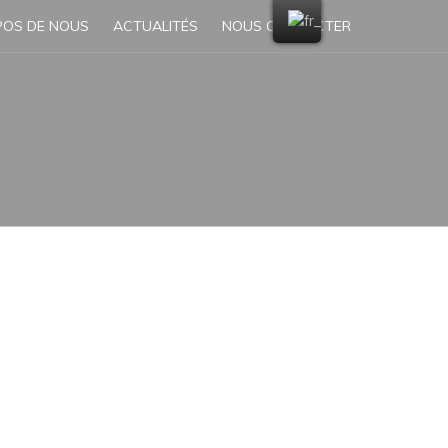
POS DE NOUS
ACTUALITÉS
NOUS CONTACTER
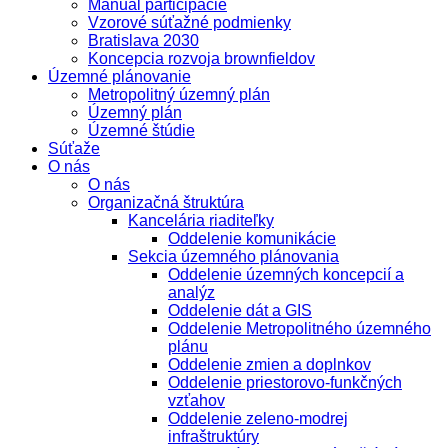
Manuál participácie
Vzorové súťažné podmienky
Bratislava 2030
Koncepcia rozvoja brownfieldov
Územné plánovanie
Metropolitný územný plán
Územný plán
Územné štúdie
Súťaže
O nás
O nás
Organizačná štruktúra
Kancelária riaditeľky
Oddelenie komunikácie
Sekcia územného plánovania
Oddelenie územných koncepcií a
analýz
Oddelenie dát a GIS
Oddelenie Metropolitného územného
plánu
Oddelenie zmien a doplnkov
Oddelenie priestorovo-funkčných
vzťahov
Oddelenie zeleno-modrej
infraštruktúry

* * *

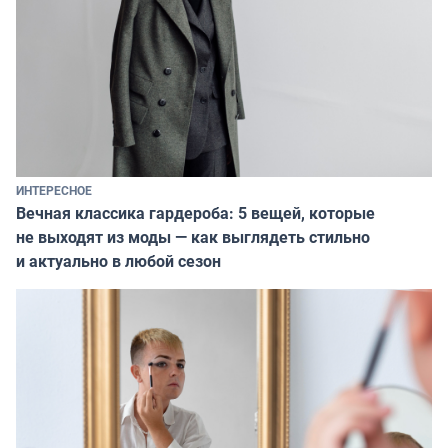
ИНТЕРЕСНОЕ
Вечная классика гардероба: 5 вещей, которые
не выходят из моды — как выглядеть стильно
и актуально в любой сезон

* * *

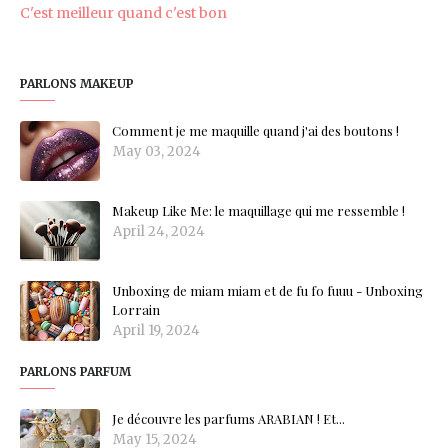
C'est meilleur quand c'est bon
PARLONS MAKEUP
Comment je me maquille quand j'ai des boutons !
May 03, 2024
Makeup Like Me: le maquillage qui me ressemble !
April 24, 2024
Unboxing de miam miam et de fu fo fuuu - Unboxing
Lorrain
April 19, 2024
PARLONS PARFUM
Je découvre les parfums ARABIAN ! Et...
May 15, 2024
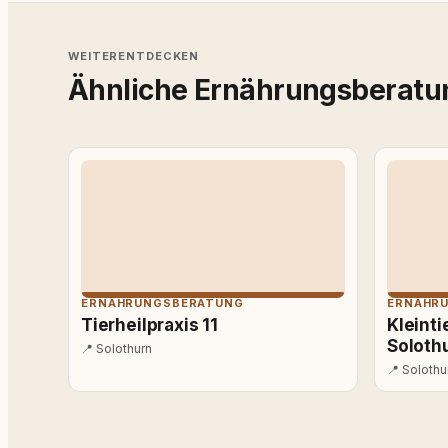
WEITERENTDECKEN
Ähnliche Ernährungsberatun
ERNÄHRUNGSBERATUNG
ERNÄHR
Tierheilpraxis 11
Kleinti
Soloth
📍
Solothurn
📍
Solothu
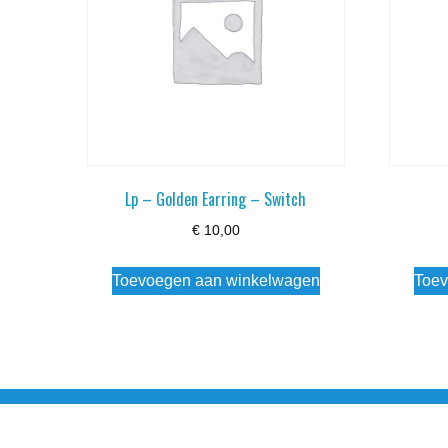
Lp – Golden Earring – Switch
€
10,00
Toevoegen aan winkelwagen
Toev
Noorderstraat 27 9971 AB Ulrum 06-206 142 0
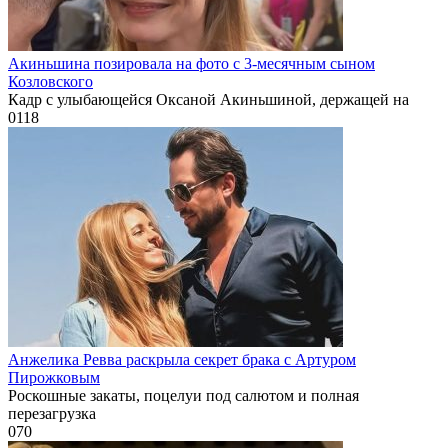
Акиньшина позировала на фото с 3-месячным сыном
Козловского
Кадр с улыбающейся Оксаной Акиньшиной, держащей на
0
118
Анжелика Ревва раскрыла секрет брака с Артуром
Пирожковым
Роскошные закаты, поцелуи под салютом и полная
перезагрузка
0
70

* * *

What is required: Beginning with the line that has "Oddelenie dát a GIS" and ending with the line that has "infraštruktúry", set down the lines above exactly and include no others.

Solution below:
Oddelenie dát a GIS
Oddelenie Metropolitného územného
plánu
Oddelenie zmien a doplnkov
Oddelenie priestorovo-funkčných
vzťahov
Oddelenie zeleno-modrej
infraštruktúry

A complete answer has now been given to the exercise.